::: EXTRACTED ENTRIES

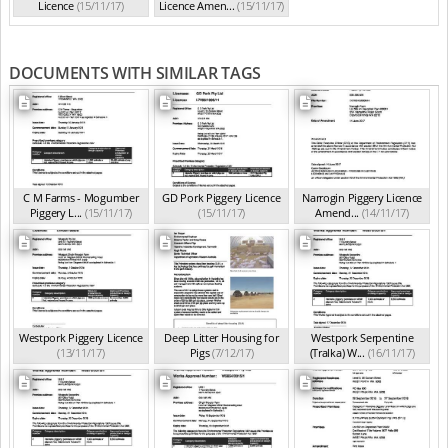
Licence
(15/11/17)
Licence Amen...
(15/11/17)
DOCUMENTS WITH SIMILAR TAGS
C M Farms - Mogumber
GD Pork Piggery Licence
Narrogin Piggery Licence
Piggery L...
(15/11/17)
(15/11/17)
Amend...
(14/11/17)
Westpork Piggery Licence
Deep Litter Housing for
Westpork Serpentine
(13/11/17)
Pigs
(7/12/17)
(Tralka) W...
(16/11/17)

::::::

**REQUIRED WORK**:
Your response should hold only an exact copy of the lines above, from the one containing "Licence Amen..." through the end of the entries.

**ANSWER TO THE EXERCISE**:
Licence Amen...
(15/11/17)
DOCUMENTS WITH SIMILAR TAGS
C M Farms - Mogumber
GD Pork Piggery Licence
Narrogin Piggery Licence
Piggery L...
(15/11/17)
(15/11/17)
Amend...
(14/11/17)
Westpork Piggery Licence
Deep Litter Housing for
Westpork Serpentine
(13/11/17)
Pigs
(7/12/17)
(Tralka) W...
(16/11/17)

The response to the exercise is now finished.